Saved data entries =>
┌──

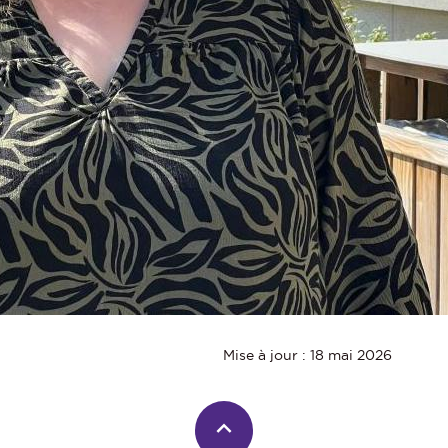
Mise à jour : 18 mai 2026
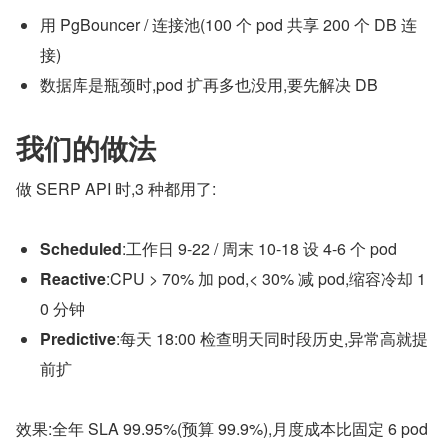
用 PgBouncer / 连接池(100 个 pod 共享 200 个 DB 连
接)
数据库是瓶颈时,pod 扩再多也没用,要先解决 DB
我们的做法
做 SERP API 时,3 种都用了:
Scheduled
:工作日 9-22 / 周末 10-18 设 4-6 个 pod
Reactive
:CPU > 70% 加 pod,< 30% 减 pod,缩容冷却 1
0 分钟
Predictive
:每天 18:00 检查明天同时段历史,异常高就提
前扩
效果:全年 SLA 99.95%(预算 99.9%),月度成本比固定 6 pod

└──

Aim of the exercise =>
Please copy the records above word for word, omitting every picture.

Solution for this task =>
Mise à jour : 18 mai 2026
用 PgBouncer / 连接池(100 个 pod 共享 200 个 DB 连
接)
数据库是瓶颈时,pod 扩再多也没用,要先解决 DB
我们的做法
做 SERP API 时,3 种都用了:
Scheduled
:工作日 9-22 / 周末 10-18 设 4-6 个 pod
Reactive
:CPU > 70% 加 pod,< 30% 减 pod,缩容冷却 1
0 分钟
Predictive
:每天 18:00 检查明天同时段历史,异常高就提
前扩
效果:全年 SLA 99.95%(预算 99.9%),月度成本比固定 6 pod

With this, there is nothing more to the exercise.